Phil, l'escapade africaine

Nixuita Ancuabe - Mariam, insouciante

22/07/2016

Insouciante, affichant la même candeur que la mienne, elle s'élance en rigolant vers mon vélo que j'arrête à hauteur de sa maison. « Dinheiro ! » me lance-t-elle, hilare, spontanée, la main posée sur mes bouteilles en plastique. Bêtement, sa demande et son rire m'amusent. Puis il me prend l'idée d'inverser les rôles, curieux de voir où cette situation va nous m'ner. Prétextant que la route m'a épuisé, je lui demande pour dormir chez elle, un peu par gestes. Elle me jette déjà la natte tressée au sol et empoigne le mortier en bois qu'elle remplit à ras-bord de bouts de manioc séchés. A grand coup d'pilons bien lourd, elle les pulvérise en un nuage de poussière blanche, puissante, appuyant ses gestes de grognements quasi bestiaux. La scène est plutôt animale... En cadence, elle claque des mains en lâchant le pilon en l'air, cambrure agressive. Dans la cour minuscule surpeuplée d'enfants, un bébé fixé au bout du téton, Mariam s'exprime d'une voix rauque, rigolarde, à bout d'souffle.

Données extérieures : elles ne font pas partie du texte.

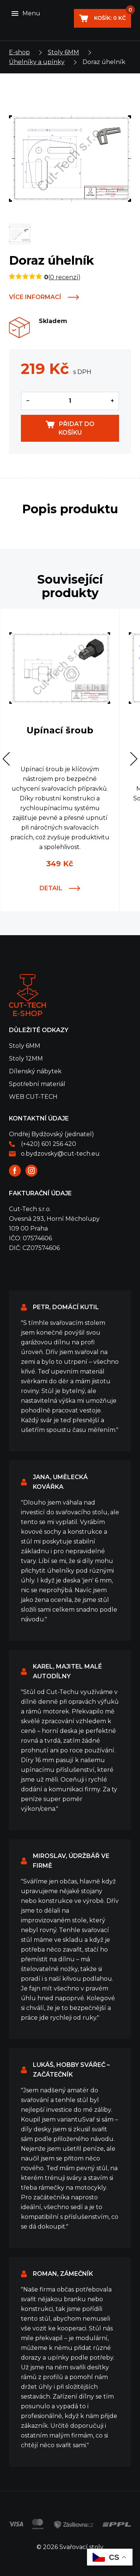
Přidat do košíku (77, 428)
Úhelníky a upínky (37, 62)
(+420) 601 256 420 (48, 1143)
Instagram (31, 1171)
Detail (51, 888)
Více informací (35, 297)
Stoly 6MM (63, 52)
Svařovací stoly (27, 995)
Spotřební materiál (37, 1084)
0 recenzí (64, 277)
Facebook (15, 1171)
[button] (9, 759)
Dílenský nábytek (35, 1071)
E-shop (19, 52)
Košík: (112, 15)
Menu (31, 13)
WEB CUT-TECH (33, 1096)
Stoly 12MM (26, 1058)
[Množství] (70, 401)
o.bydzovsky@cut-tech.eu (60, 1153)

Ses dents d'la chance captent mon regard. Son rire ressemble étrangement à une sorte de toussotement, comme un ricanement saccadé. Ici, c'est elle la meneuse de la troupe, pas d'doutes... Pourtant, elle m'avoue n'avoir que 20 ans et déjà, comme c'est souvent le cas dans ces villages, 4 enfants à nourrir. Explosant d'énergie, elle me présente sa maman, toute douce, puis sa grand-mère qui vient juste d'investir la cour. Un bâton en guise de canne, la vieille me saisit d'une main molle et m'offre une danse en guise de bienvenue, croupe contre croupe, avant de s'assoir sagement dans un coin. Personne ne connaît son âge, même si certains supposent qu'elle doit planer aux alentours des 90 printemps. A la nuit tombée, la tente posée dans la cour, Mariam me fait des gestes par la petite fenêtre de ma toile. Elle passe la tête, me dit qu'elle a froid, et tend ses lèvres vers moi, dures, charnues, musclées, baignées d'effluves d'alcool local. Elle s'allonge ensuite sur la natte à côté de ma tente... et moi, impressionné, encore sous l'choc du baiser, j'écoute attentivement son souffle, nerveux, rapide, saccadé, 3 respirations fondues dans l'une des miennes.